Il bus, secondo un portavoce di Flixbus, sarebbe stato equipaggiato di pneumatici invernali spiegando che tutti i bus in servizio per l’azienda soddisfano i requisiti di sicurezza di legge. Ogni bus sarebbe controllato anche dalla “mystery checks”, una sorta di scatola nera.

Foto dal sito Rsi, radio svizzera nazionale

<Nell’esprimere cordoglio per la nostra connazionale vittima dell’incidente avvenuto nella notte a Zurigo, in Svizzera, Regione Liguria rende noto di essere a disposizione per qualsiasi aiuto o supporto logistico o di mezzi si rendesse necessario. In particolare, qualora risultassero cittadini liguri tra i feriti, Regione Liguria è pronta a organizzare il rientro nei propri ospedali oppure a supportare i familiari che volessero raggiungere i loro congiunti ricoverati oltralpe>. Così, in una nota congiunta, il presidente della Regione Giovanni Toti e la vicepresidente e assessore alla Sanità Sonia Viale.

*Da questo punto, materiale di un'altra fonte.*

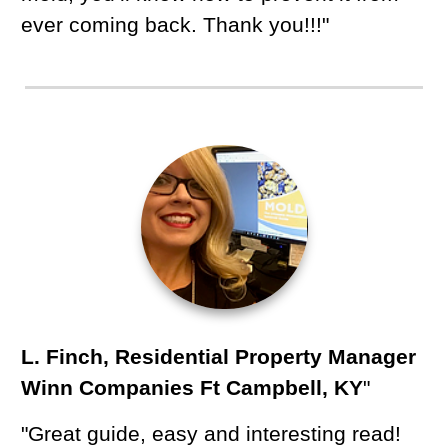
ever coming back. Thank you!!!"
L. Finch, Residential Property Manager
Winn Companies Ft Campbell, KY
"
"Great guide, easy and interesting read!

I giornali svizzeri registrano le lamentele di alcuni passeggeri che dovevano proseguire e denunciano di essere stati abbandonati al capolinea bus al freddo. Ekigwe Johnson, 37 anni, era diretta in Lussemburgo con due amici, rimasti feriti. <Quando sono arrivata qui al capolinea, stamattina – dice – , ho cercato di salire su un altro autobus, ma si sono rifiutati di prendermi. Erano le 7 del mattino e ora sono qui e aspetto l’autobus delle 21>. Ha aspettato 14 ore al freddo.